Além disso, fica claro o papel da imprensa no desenvolvimento espiritual, tanto

para protestantes, como para católicos. Neste sentido, este texto ajuda a desmistificar a

ideia de que a reforma protestante é filha da imprensa. Ora, se é verdade que a reforma a

soube utilizar como meio de difusão dos ideais dos reformadores, também é verdade que

poucos são aqueles que os assumem conscientes das questões doutrinais subjacentes, como

também é verdade que poucos são os que eram capazes de ler. Para além disso, a

quantidade de obras, que marcam esta etapa histórica, apresentadas sobretudo no terceiro

subcapítulo, mostram como a descoberta da imprensa não é deveras alheia ao catolicismo.
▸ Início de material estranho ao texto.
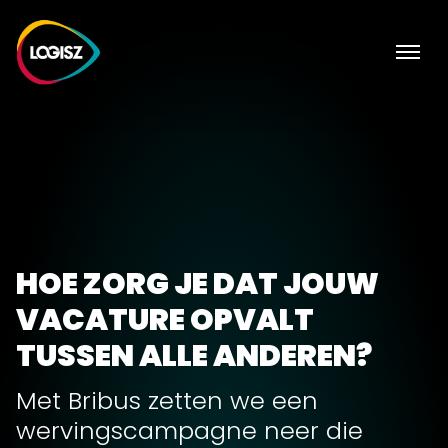
HOE ZORG JE DAT JOUW
VACATURE OPVALT
TUSSEN ALLE ANDEREN?
Met Bribus zetten we een
wervingscampagne neer die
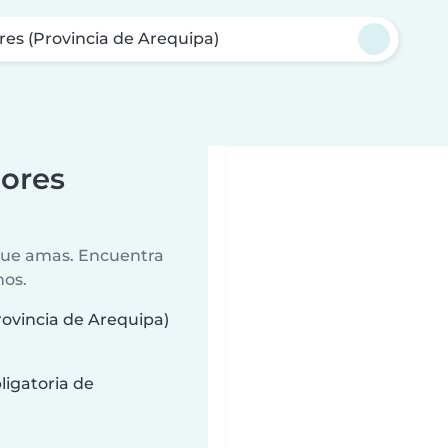
ores (Provincia de Arequipa)
lores
 que amas. Encuentra
nos.
Provincia de Arequipa)
ligatoria de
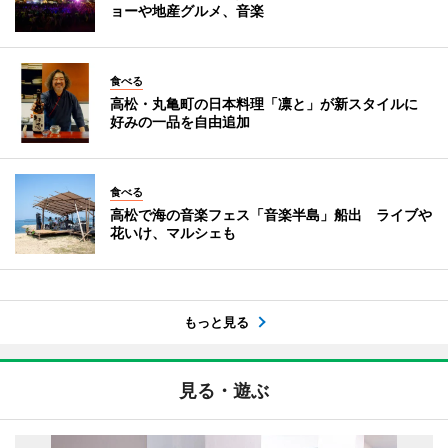
ョーや地産グルメ、音楽
食べる
高松・丸亀町の日本料理「凛と」が新スタイルに
好みの一品を自由追加
食べる
高松で海の音楽フェス「音楽半島」船出 ライブや
花いけ、マルシェも
もっと見る
見る・遊ぶ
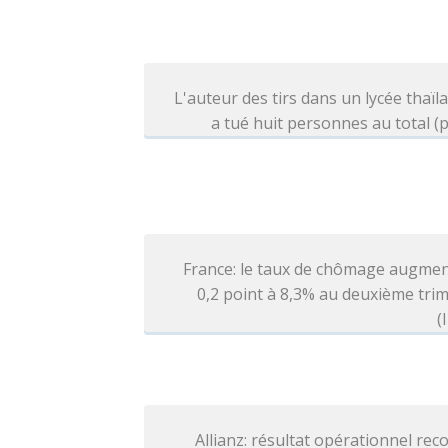
L'auteur des tirs dans un lycée thaïl
a tué huit personnes au total (p
France: le taux de chômage augmen
0,2 point à 8,3% au deuxième tri
(
Allianz: résultat opérationnel rec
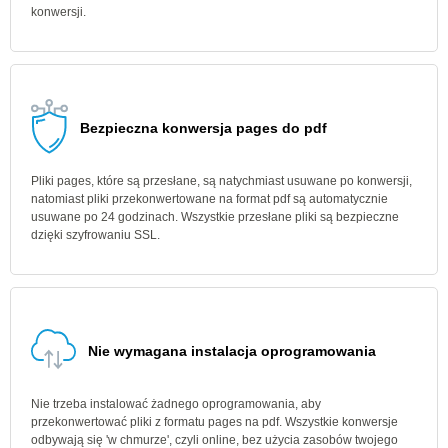
konwersji.
Bezpieczna konwersja pages do pdf
Pliki pages, które są przesłane, są natychmiast usuwane po konwersji,
natomiast pliki przekonwertowane na format pdf są automatycznie
usuwane po 24 godzinach. Wszystkie przesłane pliki są bezpieczne
dzięki szyfrowaniu SSL.
Nie wymagana instalacja oprogramowania
Nie trzeba instalować żadnego oprogramowania, aby
przekonwertować pliki z formatu pages na pdf. Wszystkie konwersje
odbywają się 'w chmurze', czyli online, bez użycia zasobów twojego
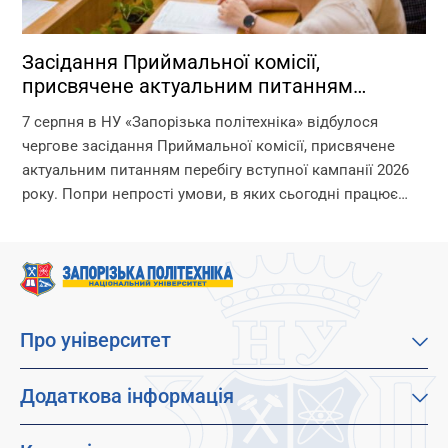
Засідання Приймальної комісії,
присвячене актуальним питанням
перебігу вступної кампанії 2026 року
7 серпня в НУ «Запорізька політехніка» відбулося
чергове засідання Приймальної комісії, присвячене
актуальним питанням перебігу вступної кампанії 2026
року. Попри непрості умови, в яких сьогодні працює
університет, уся команда Приймальної комісії докладає
максимум зусиль, щоб...
Про університет
Про наш університет
Місія, візія та цінності
Додаткова інформація
Цілі сталого розвитку
Каталог освітніх програм
Факультети
Дистанційне навчання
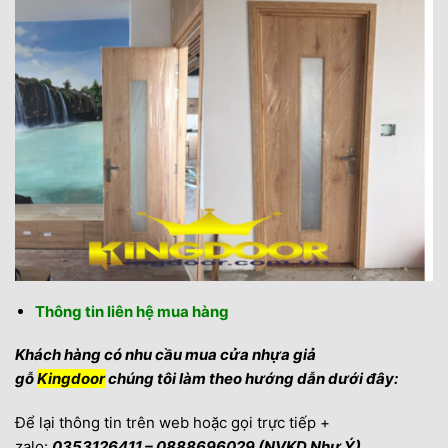
Thông tin liên hệ mua hàng
Khách hàng có nhu cầu mua cửa nhựa giả
gỗ
Kingdoor
chúng tôi làm theo hướng dẫn dưới đây:
Để lại thông tin trên web hoặc gọi trực tiếp +
zalo:
0353126411 – 0888696029 (NVKD Như Ý)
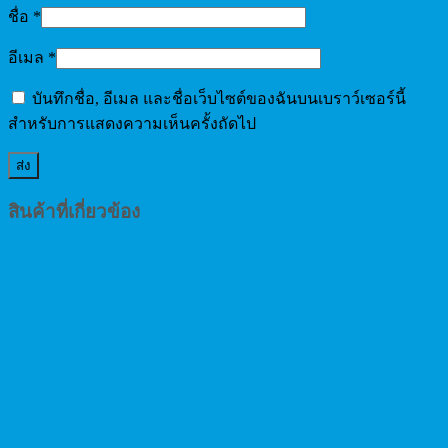
ชื่อ
*
อีเมล
*
บันทึกชื่อ, อีเมล และชื่อเว็บไซต์ของฉันบนเบราว์เซอร์นี้
สำหรับการแสดงความเห็นครั้งถัดไป
สินค้าที่เกี่ยวข้อง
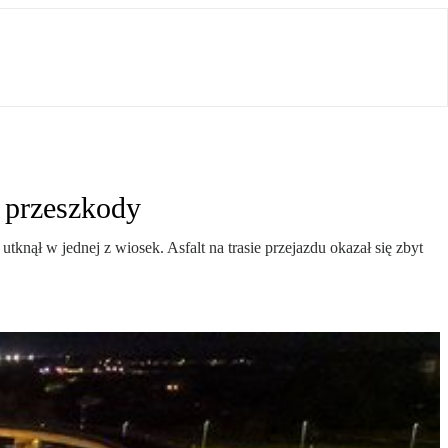
e przeszkody
nął w jednej z wiosek. Asfalt na trasie przejazdu okazał się zbyt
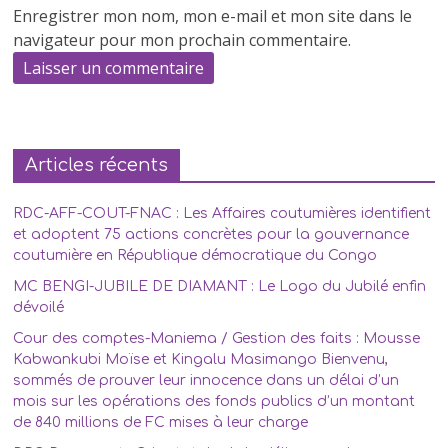
Enregistrer mon nom, mon e-mail et mon site dans le
navigateur pour mon prochain commentaire.
Articles récents
RDC-AFF-COUT-FNAC : Les Affaires coutumières identifient
et adoptent 75 actions concrètes pour la gouvernance
coutumière en République démocratique du Congo
MC BENGI-JUBILE DE DIAMANT : Le Logo du Jubilé enfin
dévoilé
Cour des comptes-Maniema / Gestion des faits : Mousse
Kabwankubi Moïse et Kingalu Masimango Bienvenu,
sommés de prouver leur innocence dans un délai d’un
mois sur les opérations des fonds publics d’un montant
de 840 millions de FC mises à leur charge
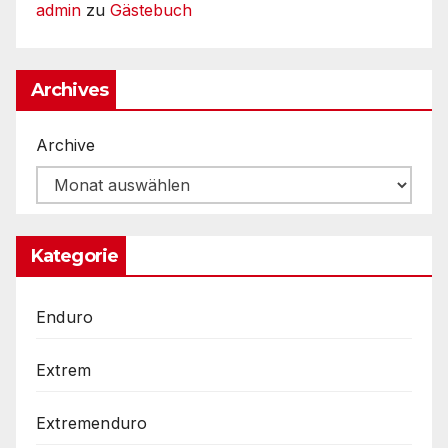
admin
zu
Gästebuch
Archives
Archive
Kategorie
Enduro
Extrem
Extremenduro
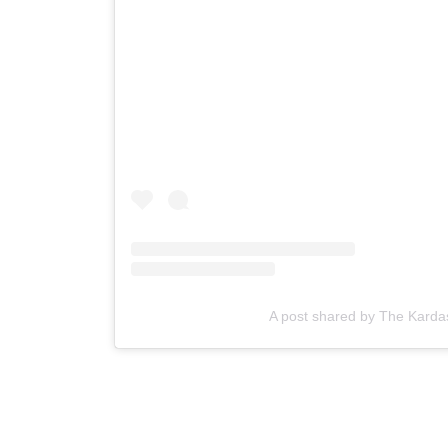
A post shared by The Karda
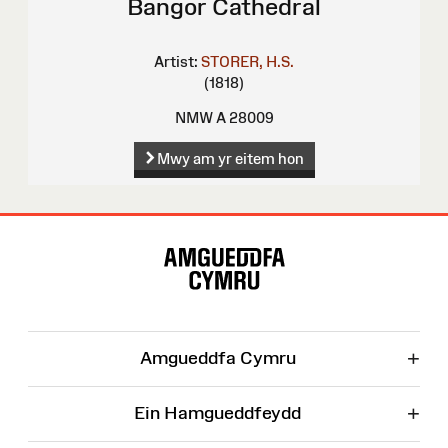
Bangor Cathedral
Artist:
STORER, H.S.
(1818)
NMW A 28009
Mwy am yr eitem hon
Map
o'r
Wefan
+
Amgueddfa Cymru
+
Ein Hamgueddfeydd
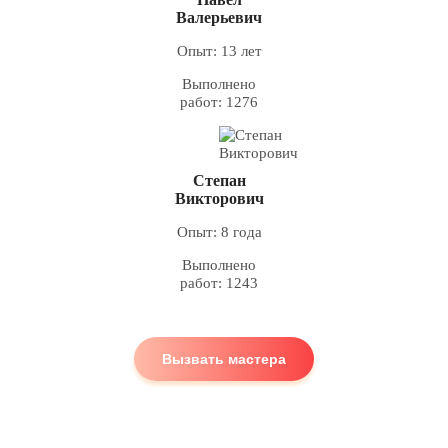
Валерьевич
Опыт: 13 лет
Выполнено
работ: 1276
Степан
Викторович
Опыт: 8 года
Выполнено
работ: 1243
Вызвать мастера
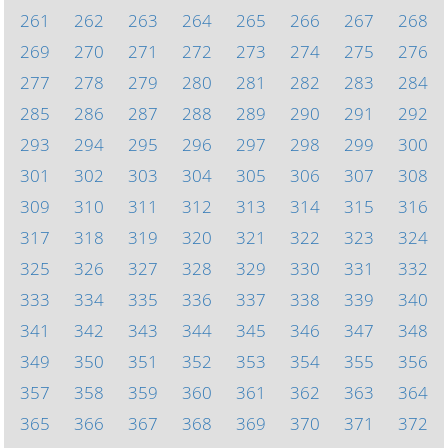
261
262
263
264
265
266
267
268
269
270
271
272
273
274
275
276
277
278
279
280
281
282
283
284
285
286
287
288
289
290
291
292
293
294
295
296
297
298
299
300
301
302
303
304
305
306
307
308
309
310
311
312
313
314
315
316
317
318
319
320
321
322
323
324
325
326
327
328
329
330
331
332
333
334
335
336
337
338
339
340
341
342
343
344
345
346
347
348
349
350
351
352
353
354
355
356
357
358
359
360
361
362
363
364
365
366
367
368
369
370
371
372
Por fim, destacamos a importância de Inácio de Loiola e dos jesuítas, que se

distinguem como directores, mestres e escritores espirituais; promovem devoções e,

sobretudo, a meditação mental, por via dos Exercícios inacianos; concorrem firmemente

para a evangelização e para a educação e influenciam outras grandes figuras desta época,

Page 6: recensão

como Teresa de Ávila ou Francisco de Sales. Assim, embora seja claro que a reforma

católica não se baseie na sua acção, o seu papel na concretização da reforma e na

revitalização espiritual no mínimo se nos depara preponderante.